そして、この震災です。すぐに無事は確認出来たものの、原発の問題がさらに状況を悪化させました。誰もが分かるようにそれどころでは無くなってしまったわけです。そして、この時期に作品を発表することの意味を彼は深く考えたと思います。

でも、僕自身、”Love and Joy”として、これだけは皆さんにお見せしたいと思う作品がありました。だから、もし参加が出来ないとなったとしても、無理言ってこれだけでも出展して欲しいと話そうと思っていました。それが、展示作品の左から3番目にあるB2サイズのものです。サイトの作者紹介のimage01です。

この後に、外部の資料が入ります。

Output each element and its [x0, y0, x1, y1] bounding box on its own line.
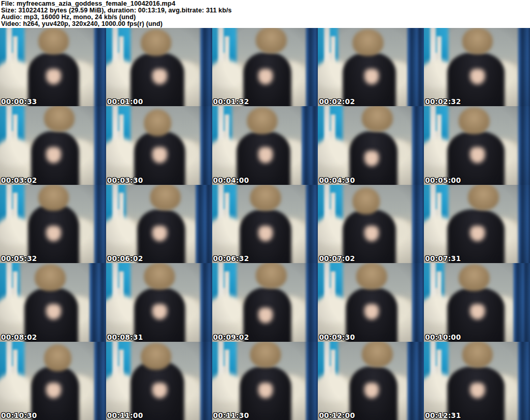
curtain: [200, 342, 212, 420]
timestamp-overlay: 00:00:33: [1, 97, 37, 106]
timestamp-overlay: 00:04:30: [319, 176, 355, 184]
curtain: [412, 185, 424, 263]
silhouette-detail: [46, 69, 61, 84]
thumbnail-cell: 00:10:00: [424, 263, 530, 341]
thumbnail-placeholder-art: [212, 28, 318, 106]
thumbnail-cell: 00:09:02: [212, 263, 318, 341]
thumbnail-placeholder-art: [0, 342, 106, 420]
silhouette-hair: [250, 342, 281, 368]
silhouette-detail: [46, 383, 61, 398]
silhouette-detail: [152, 69, 167, 84]
silhouette-hair: [352, 187, 380, 214]
curtain: [90, 263, 106, 341]
thumbnail-placeholder-art: [318, 28, 424, 106]
video-label: Video:: [1, 20, 21, 27]
timestamp-overlay: 00:11:30: [213, 411, 249, 419]
thumbnail-cell: 00:01:32: [212, 28, 318, 106]
silhouette-detail: [258, 226, 273, 241]
timestamp-overlay: 00:05:00: [425, 176, 461, 184]
silhouette-hair: [144, 109, 171, 136]
thumbnail-placeholder-art: [318, 342, 424, 420]
thumbnail-cell: 00:02:02: [318, 28, 424, 106]
thumbnail-placeholder-art: [212, 263, 318, 341]
curtain: [306, 185, 318, 263]
audio-label: Audio:: [1, 13, 22, 21]
silhouette-detail: [364, 383, 379, 398]
thumbnail-placeholder-art: [212, 106, 318, 184]
video-value: h264, yuv420p, 320x240, 1000.00 fps(r) (…: [23, 20, 163, 27]
thumbnail-cell: 00:02:32: [424, 28, 530, 106]
thumbnail-cell: 00:11:00: [106, 342, 212, 420]
pillow: [318, 373, 349, 401]
timestamp-overlay: 00:02:02: [319, 97, 355, 106]
size-label: Size:: [1, 7, 17, 14]
silhouette-detail: [364, 226, 379, 241]
thumbnail-placeholder-art: [424, 342, 530, 420]
curtain: [412, 263, 424, 341]
curtain: [407, 342, 424, 420]
timestamp-overlay: 00:09:02: [213, 333, 249, 341]
silhouette-hair: [468, 185, 499, 210]
silhouette-detail: [364, 69, 379, 84]
silhouette-hair: [44, 344, 71, 371]
timestamp-overlay: 00:08:02: [1, 333, 37, 341]
curtain: [94, 185, 106, 263]
curtain: [407, 28, 424, 106]
curtain: [306, 263, 318, 341]
file-metadata-header: File: myfreecams_azia_goddess_female_100…: [0, 0, 530, 28]
pillow: [106, 216, 137, 244]
silhouette-hair: [459, 264, 490, 291]
curtain: [94, 106, 106, 184]
video-info-line: Video: h264, yuv420p, 320x240, 1000.00 f…: [1, 21, 530, 27]
timestamp-overlay: 00:03:30: [107, 176, 143, 184]
silhouette-detail: [46, 147, 61, 163]
thumbnail-cell: 00:07:02: [318, 185, 424, 263]
thumbnail-placeholder-art: [318, 106, 424, 184]
audio-value: mp3, 16000 Hz, mono, 24 kb/s (und): [24, 13, 136, 21]
silhouette-detail: [152, 147, 167, 163]
timestamp-overlay: 00:02:32: [425, 97, 461, 106]
thumbnail-cell: 00:06:32: [212, 185, 318, 263]
thumbnail-placeholder-art: [424, 28, 530, 106]
curtain: [518, 106, 530, 184]
silhouette-hair: [256, 263, 287, 288]
silhouette-detail: [152, 383, 167, 398]
thumbnail-placeholder-art: [106, 342, 212, 420]
silhouette-detail: [46, 226, 61, 241]
thumbnail-placeholder-art: [0, 28, 106, 106]
timestamp-overlay: 00:09:30: [319, 333, 355, 341]
file-label: File:: [1, 0, 14, 7]
thumbnail-grid: 00:00:33 00:01:00 00:01:32 00:02:02 00:0…: [0, 28, 530, 420]
thumbnail-cell: 00:03:30: [106, 106, 212, 184]
silhouette-detail: [258, 383, 273, 398]
thumbnail-placeholder-art: [0, 185, 106, 263]
silhouette-hair: [141, 343, 172, 370]
silhouette-hair: [247, 107, 278, 134]
curtain: [196, 185, 212, 263]
curtain: [94, 28, 106, 106]
curtain: [94, 342, 106, 420]
silhouette-detail: [258, 147, 273, 163]
thumbnail-cell: 00:07:31: [424, 185, 530, 263]
thumbnail-cell: 00:11:30: [212, 342, 318, 420]
thumbnail-cell: 00:03:02: [0, 106, 106, 184]
silhouette-hair: [44, 106, 75, 132]
thumbnail-placeholder-art: [0, 106, 106, 184]
timestamp-overlay: 00:11:00: [107, 411, 143, 419]
timestamp-overlay: 00:06:32: [213, 254, 249, 263]
size-value: 31022412 bytes (29.59 MiB), duration: 00…: [19, 7, 232, 14]
silhouette-hair: [141, 29, 172, 56]
thumbnail-cell: 00:04:00: [212, 106, 318, 184]
thumbnail-cell: 00:10:30: [0, 342, 106, 420]
curtain: [513, 263, 530, 341]
curtain: [306, 28, 318, 106]
timestamp-overlay: 00:10:00: [425, 333, 461, 341]
thumbnail-placeholder-art: [424, 263, 530, 341]
curtain: [200, 28, 212, 106]
timestamp-overlay: 00:12:00: [319, 411, 355, 419]
curtain: [518, 185, 530, 263]
silhouette-detail: [470, 147, 485, 163]
timestamp-overlay: 00:01:32: [213, 97, 249, 106]
silhouette-hair: [150, 185, 181, 210]
thumbnail-cell: 00:08:02: [0, 263, 106, 341]
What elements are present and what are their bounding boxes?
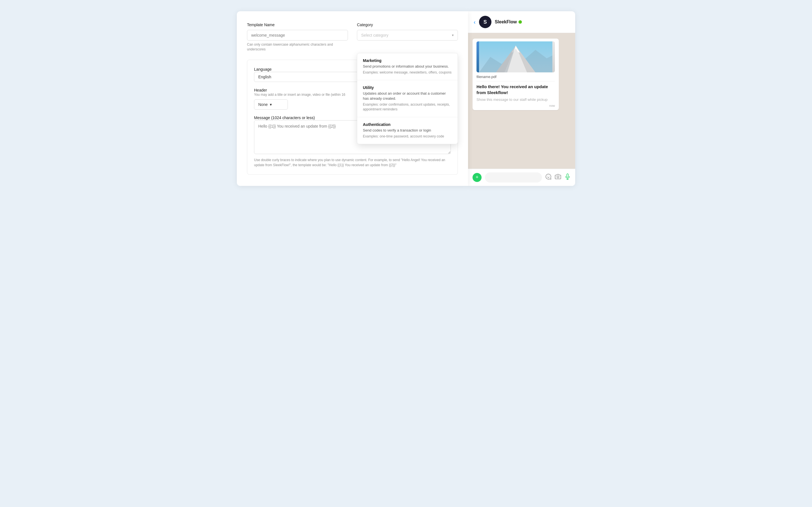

http://kalos-gallery.com/exhibition/current_exhibition.html


『僕らの日常は素敵なモノに囲まれている』


彼が撮影した写真の視線の先には、何気ない日常とそれらに包まれ生きている人間との関係性がはかなくも刹那的に見え隠れしています。いとおしいままに素直な気持ちでそれらと向き合い、優しい色調の美しさだけではない、力強さすらそこにはあります。

タイトルやイメージの優しい印象とは裏腹に、ここに住み、生きることの意味や周りと自分との調和や対立をも写真として撮りきろうとする覚悟のようなものを感じさせます。

一見して、静寂に包まれた世界観の中に、何かふつふつと湧きあがる「生」の息吹にも似た感覚を得られたのなら、あなた自身も今、素敵なモノに囲まれた世界で生きているひとりなのだと、僕は思うのです。